#### [Exercise instructions]
The response should contain only those lines of the entries below that include the string "wird".

>>>>

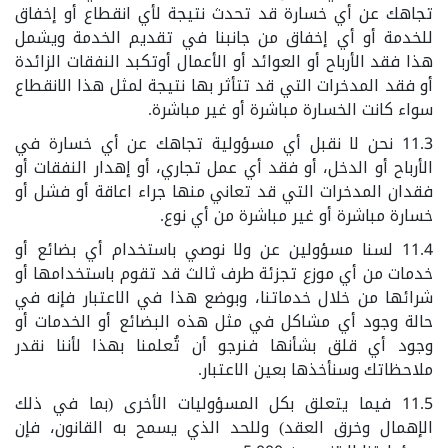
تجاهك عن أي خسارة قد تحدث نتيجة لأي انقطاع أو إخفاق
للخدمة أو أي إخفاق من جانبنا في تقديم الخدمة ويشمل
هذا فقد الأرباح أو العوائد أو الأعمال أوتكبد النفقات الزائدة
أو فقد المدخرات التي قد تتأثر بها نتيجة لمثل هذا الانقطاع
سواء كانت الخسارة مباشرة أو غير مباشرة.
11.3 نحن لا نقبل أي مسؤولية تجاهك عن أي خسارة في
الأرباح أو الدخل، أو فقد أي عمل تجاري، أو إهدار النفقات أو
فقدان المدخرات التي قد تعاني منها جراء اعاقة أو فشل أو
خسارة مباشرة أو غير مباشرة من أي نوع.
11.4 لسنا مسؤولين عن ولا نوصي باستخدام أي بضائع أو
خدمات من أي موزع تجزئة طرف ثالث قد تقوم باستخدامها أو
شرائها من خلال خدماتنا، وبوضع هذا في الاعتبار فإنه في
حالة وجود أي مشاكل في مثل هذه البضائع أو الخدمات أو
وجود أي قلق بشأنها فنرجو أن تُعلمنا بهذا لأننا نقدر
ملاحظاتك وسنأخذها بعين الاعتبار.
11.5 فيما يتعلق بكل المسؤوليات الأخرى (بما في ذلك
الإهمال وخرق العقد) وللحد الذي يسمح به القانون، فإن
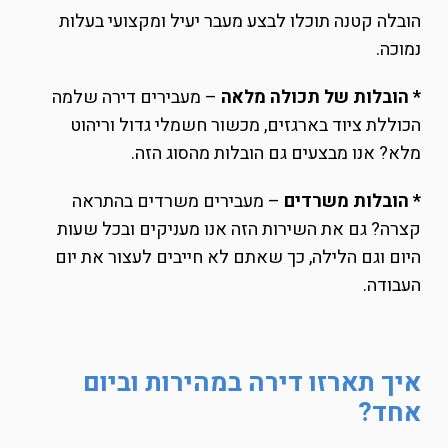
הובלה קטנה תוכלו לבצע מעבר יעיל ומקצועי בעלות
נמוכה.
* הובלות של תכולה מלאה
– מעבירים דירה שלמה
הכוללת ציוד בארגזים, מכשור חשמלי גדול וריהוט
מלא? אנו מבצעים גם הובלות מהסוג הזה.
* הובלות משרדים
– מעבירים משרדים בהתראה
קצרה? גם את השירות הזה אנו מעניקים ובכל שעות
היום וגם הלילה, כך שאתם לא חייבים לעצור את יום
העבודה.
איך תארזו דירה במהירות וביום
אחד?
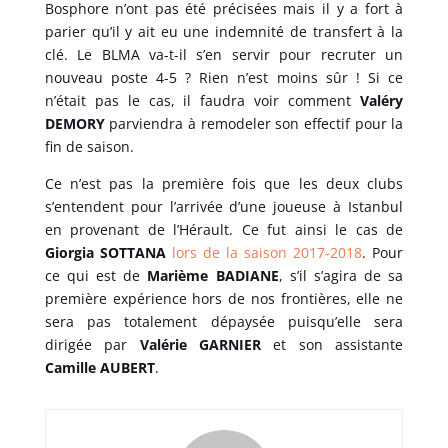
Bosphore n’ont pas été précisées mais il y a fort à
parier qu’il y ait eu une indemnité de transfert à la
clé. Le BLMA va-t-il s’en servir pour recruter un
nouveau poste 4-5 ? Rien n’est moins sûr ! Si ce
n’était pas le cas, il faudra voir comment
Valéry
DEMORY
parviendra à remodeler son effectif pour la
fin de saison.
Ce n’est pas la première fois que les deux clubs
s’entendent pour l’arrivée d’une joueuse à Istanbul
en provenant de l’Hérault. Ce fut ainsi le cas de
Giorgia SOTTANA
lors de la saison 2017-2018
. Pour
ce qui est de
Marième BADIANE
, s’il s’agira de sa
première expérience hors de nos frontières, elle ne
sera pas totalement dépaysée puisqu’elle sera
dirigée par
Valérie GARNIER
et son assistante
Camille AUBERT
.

<<<<
>>>>

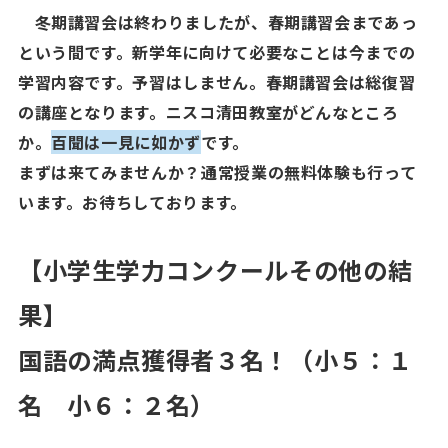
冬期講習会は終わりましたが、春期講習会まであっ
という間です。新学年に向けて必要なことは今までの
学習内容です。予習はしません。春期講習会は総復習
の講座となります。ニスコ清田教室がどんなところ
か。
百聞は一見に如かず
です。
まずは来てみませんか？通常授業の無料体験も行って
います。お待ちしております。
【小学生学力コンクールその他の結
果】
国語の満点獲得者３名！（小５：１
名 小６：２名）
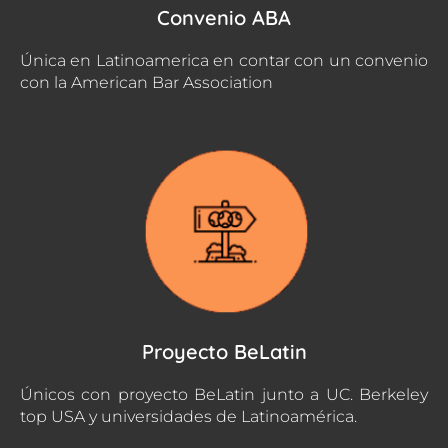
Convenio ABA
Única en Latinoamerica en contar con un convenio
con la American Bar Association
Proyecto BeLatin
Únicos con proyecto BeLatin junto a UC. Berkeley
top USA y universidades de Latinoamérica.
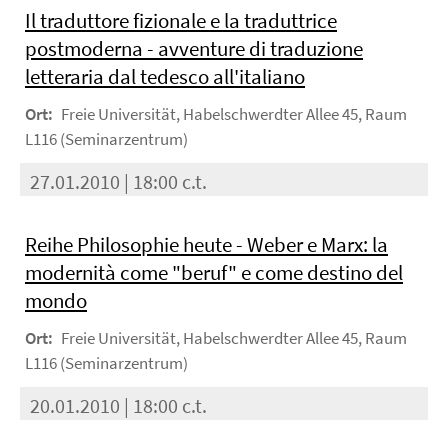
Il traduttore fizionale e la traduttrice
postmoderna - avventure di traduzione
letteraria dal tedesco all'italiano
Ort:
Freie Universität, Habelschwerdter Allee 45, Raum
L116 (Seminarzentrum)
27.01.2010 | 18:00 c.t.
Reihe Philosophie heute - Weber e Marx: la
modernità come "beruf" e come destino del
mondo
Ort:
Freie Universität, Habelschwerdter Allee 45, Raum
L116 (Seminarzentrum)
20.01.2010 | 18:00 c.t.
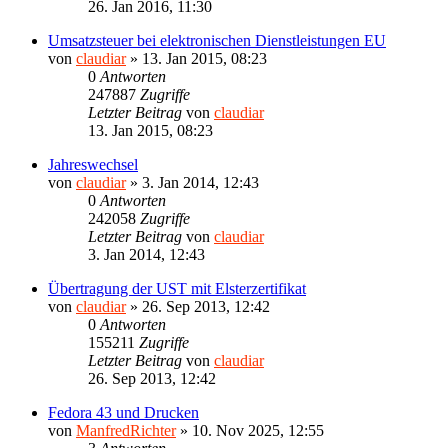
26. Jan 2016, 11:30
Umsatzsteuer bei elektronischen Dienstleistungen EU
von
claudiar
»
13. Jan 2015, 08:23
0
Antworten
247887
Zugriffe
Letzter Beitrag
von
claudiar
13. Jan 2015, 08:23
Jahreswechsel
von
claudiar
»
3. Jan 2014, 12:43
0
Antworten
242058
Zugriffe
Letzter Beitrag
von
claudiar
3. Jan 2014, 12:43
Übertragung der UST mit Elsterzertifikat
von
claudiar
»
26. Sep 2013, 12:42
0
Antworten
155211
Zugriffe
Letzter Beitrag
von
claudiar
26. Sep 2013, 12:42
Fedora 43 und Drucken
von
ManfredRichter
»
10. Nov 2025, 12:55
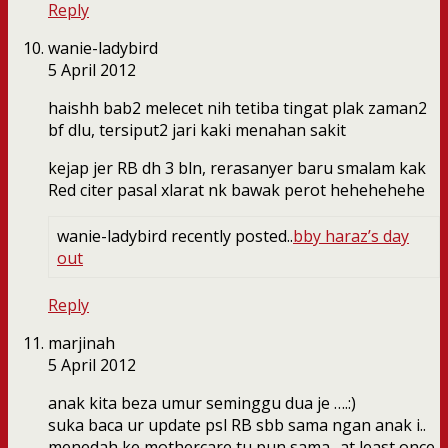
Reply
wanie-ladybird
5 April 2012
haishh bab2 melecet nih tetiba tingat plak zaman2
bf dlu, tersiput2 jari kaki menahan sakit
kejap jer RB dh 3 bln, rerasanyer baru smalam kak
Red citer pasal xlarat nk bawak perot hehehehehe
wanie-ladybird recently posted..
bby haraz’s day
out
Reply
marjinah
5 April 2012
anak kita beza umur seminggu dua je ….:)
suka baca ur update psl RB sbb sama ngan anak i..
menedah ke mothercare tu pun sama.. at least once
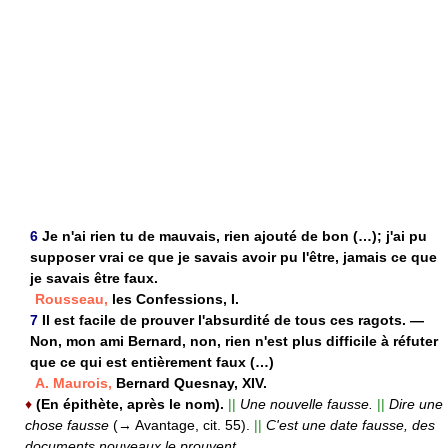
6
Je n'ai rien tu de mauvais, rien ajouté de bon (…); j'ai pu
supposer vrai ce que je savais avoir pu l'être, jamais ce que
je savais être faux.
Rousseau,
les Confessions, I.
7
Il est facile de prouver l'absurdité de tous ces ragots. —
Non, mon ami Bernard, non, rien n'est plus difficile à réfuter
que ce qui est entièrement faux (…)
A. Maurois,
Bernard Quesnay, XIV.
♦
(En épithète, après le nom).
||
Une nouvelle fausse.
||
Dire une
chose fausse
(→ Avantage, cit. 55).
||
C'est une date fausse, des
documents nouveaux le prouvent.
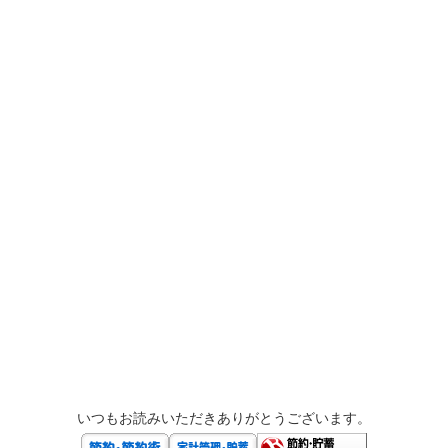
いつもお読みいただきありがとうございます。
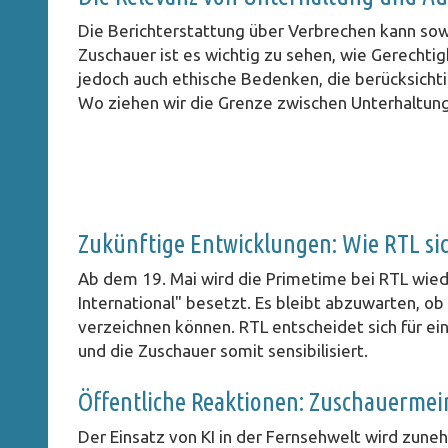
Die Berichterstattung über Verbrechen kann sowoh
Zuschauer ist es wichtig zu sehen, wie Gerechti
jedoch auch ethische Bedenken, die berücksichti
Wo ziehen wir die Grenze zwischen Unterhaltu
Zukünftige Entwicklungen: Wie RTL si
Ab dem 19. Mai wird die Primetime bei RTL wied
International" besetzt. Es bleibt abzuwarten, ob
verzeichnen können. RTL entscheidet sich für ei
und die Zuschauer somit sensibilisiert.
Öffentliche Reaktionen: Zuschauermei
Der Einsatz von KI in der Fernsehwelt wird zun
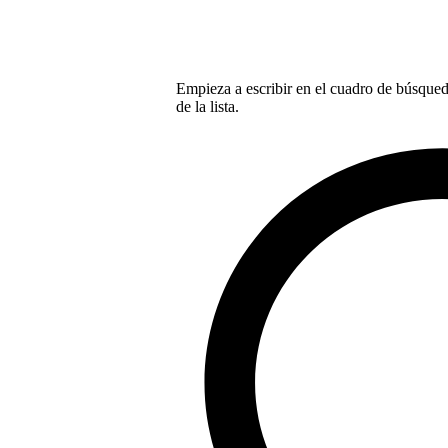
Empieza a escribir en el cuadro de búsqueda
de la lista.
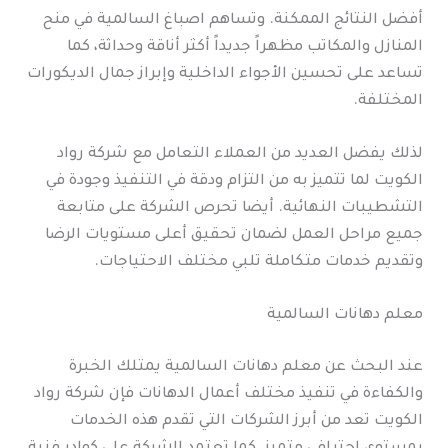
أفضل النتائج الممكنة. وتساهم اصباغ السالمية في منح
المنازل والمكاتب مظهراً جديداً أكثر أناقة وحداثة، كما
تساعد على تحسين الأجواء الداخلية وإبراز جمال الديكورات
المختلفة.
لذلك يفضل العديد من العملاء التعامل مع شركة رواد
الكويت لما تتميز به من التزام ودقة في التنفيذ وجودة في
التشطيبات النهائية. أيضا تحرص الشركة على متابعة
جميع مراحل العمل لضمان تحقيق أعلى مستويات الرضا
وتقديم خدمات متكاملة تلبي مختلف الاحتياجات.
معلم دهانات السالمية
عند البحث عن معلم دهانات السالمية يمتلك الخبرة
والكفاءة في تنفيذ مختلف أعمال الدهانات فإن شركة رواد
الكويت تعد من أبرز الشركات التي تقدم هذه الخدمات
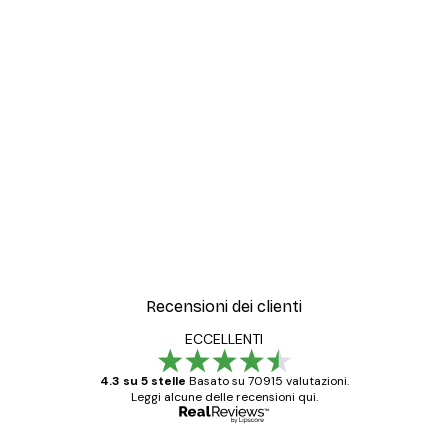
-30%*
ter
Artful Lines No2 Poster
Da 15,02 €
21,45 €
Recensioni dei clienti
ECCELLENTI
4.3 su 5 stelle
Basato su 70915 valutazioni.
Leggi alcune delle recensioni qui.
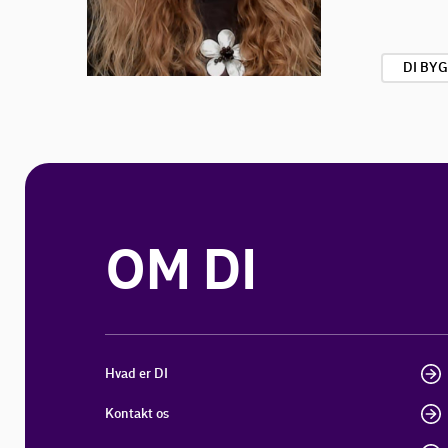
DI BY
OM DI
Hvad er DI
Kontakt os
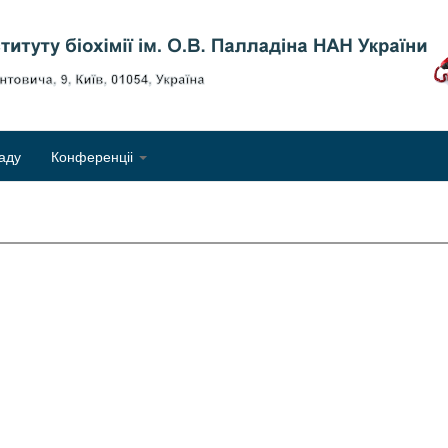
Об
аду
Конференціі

<<<<

#### [Answer box]
Ab dem 19. Mai wird die Primetime bei RTL wied
Der Einsatz von KI in der Fernsehwelt wird zun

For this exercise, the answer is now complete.